Uncertainty, sloppiness, and model reliability

Scientific and machine-learning models are increasingly used to interpret data, make predictions, and guide decisions in settings where experiments are expensive or incomplete. In these cases, prediction accuracy alone is not enough; we also need to understand when predictions are reliable, when they are uncertain, and when they should be treated with caution. Uncertainty quantification provides a principled framework for studying how uncertainties in data, model parameters, model structure, and assumptions propagate to final predictions.

A recurring challenge in scientific modeling is that many models are sloppy: only a few combinations of parameters are tightly constrained by data, while many others remain weakly identifiable. The Fisher Information Matrix (FIM) provides a useful geometric tool for analyzing this structure by revealing which parameter directions are sensitive and which remain effectively unconstrained. My research uses this perspective and beyond to understand how uncertainty affects model predictions, which uncertainties matter most for scientific decisions, and how model reliability can be assessed in complex systems.
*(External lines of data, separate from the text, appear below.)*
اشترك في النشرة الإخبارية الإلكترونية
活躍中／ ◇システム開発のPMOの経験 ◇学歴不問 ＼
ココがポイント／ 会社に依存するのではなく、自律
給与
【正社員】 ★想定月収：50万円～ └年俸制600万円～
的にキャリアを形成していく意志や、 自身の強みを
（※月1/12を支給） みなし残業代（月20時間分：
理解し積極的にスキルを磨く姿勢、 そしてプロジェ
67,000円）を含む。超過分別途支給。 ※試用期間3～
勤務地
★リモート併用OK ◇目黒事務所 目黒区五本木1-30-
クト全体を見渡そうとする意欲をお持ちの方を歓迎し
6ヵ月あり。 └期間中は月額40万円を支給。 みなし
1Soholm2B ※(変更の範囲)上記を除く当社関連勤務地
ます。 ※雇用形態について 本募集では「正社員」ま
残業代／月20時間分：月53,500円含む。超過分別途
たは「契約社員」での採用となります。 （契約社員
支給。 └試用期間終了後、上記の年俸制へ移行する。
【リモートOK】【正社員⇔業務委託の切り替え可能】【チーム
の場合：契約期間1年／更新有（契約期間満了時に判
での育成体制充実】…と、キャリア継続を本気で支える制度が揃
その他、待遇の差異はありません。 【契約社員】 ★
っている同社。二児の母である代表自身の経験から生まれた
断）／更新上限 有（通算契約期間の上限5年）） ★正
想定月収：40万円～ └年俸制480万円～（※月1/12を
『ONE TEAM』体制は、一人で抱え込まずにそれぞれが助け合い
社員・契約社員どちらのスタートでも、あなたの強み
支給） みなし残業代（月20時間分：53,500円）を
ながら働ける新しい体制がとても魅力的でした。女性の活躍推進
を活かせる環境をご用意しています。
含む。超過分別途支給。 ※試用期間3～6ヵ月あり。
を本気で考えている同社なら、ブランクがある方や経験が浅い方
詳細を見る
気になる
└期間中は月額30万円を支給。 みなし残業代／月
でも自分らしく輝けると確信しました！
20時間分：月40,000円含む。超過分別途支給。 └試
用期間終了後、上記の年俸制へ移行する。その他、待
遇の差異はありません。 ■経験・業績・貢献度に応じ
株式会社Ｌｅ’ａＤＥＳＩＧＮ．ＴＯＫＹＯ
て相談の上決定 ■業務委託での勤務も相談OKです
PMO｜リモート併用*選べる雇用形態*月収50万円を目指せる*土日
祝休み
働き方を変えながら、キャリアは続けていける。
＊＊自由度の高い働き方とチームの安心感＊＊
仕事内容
Active learning and information-matching

Even in the era of big data, high-quality scientific data remain expensive. Active learning (AL) aims to address this challenge by identifying which experiments, simulations, or measurements would be most informative. Many AL strategies seek to reduce global uncertainty, either in model parameters or in model predictions. However, this can be inefficient for scientific models with sloppy or unidentifiable parameters, where substantial effort may be spent reducing uncertainty in directions that have little effect on the quantities that ultimately matter.

Information matching (IM) takes a more targeted perspective: instead of trying to reduce uncertainty everywhere, the goal is to acquire enough information to make specific quantities of interest sufficiently precise. This reframes AL around decision-relevant predictions rather than global parameter precision. Because the framework is based on matching experimental information to the sensitivities of target predictions, it can be applied across a wide range of scientific and engineering problems, including atomistic-scale modeling and interatomic potentials, power network grids, underwater acoustics, electrochemical impedance spectroscopy, and other systems where data are costly and model predictions must be trusted. By linking experimental design to the geometry of parameter space and to the sensitivities of downstream predictions, information matching provides a principled and computationally efficient approach to data acquisition under uncertainty.

Reinforcement learning for scientific model generation

Reinforcement learning workflow for EIS model generation

In recent work, I have explored how reinforcement learning can be used to automate scientific model construction, with a focus on electrochemical impedance spectroscopy (EIS). EIS is widely used to study electrochemical systems, but interpreting EIS data often requires selecting an appropriate equivalent circuit model, a process that can involve substantial expert judgment, manual trial-and-error, and ambiguity because different circuit structures may produce similar impedance responses.

We formulate equivalent circuit model generation as a sequential decision-making problem, where a reinforcement learning agent iteratively modifies a circuit topology and receives feedback based on fit quality and model complexity. The agent does not need to be given the ground-truth circuit structure; instead, it learns to construct candidate models directly from EIS data through reward feedback. The goal is not to replace scientific interpretation, but to accelerate model exploration, suggest useful candidate circuits, and support more systematic analysis of electrochemical measurements.